_Exercise_
Could you reproduce the lines below from the one with "Dugaan Korupsi Pada Proyek P3-TGAI" through the one with "Jangan tutup mata"? Keep both ends and add nothing.

(Extracted page text data)
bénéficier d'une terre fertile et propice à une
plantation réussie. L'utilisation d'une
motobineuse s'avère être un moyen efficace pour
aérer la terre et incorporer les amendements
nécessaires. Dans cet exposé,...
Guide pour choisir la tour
--
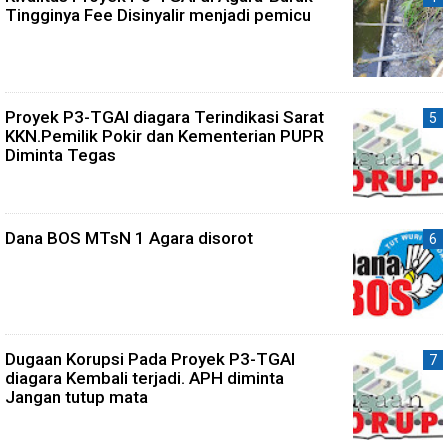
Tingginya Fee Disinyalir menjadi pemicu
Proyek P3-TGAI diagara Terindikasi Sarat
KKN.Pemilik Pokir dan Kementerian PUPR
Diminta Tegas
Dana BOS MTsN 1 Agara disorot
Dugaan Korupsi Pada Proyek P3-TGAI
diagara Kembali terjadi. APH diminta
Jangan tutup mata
--
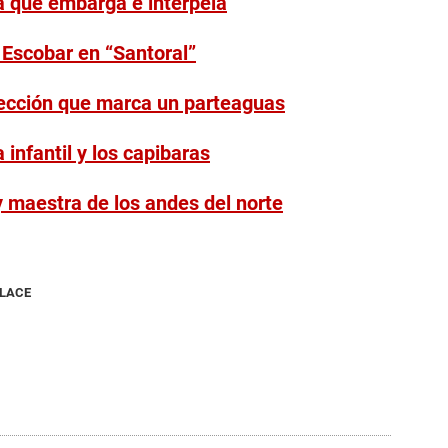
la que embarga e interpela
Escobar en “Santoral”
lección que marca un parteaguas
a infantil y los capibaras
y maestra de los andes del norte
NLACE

_Result below_
Dugaan Korupsi Pada Proyek P3-TGAI
diagara Kembali terjadi. APH diminta
Jangan tutup mata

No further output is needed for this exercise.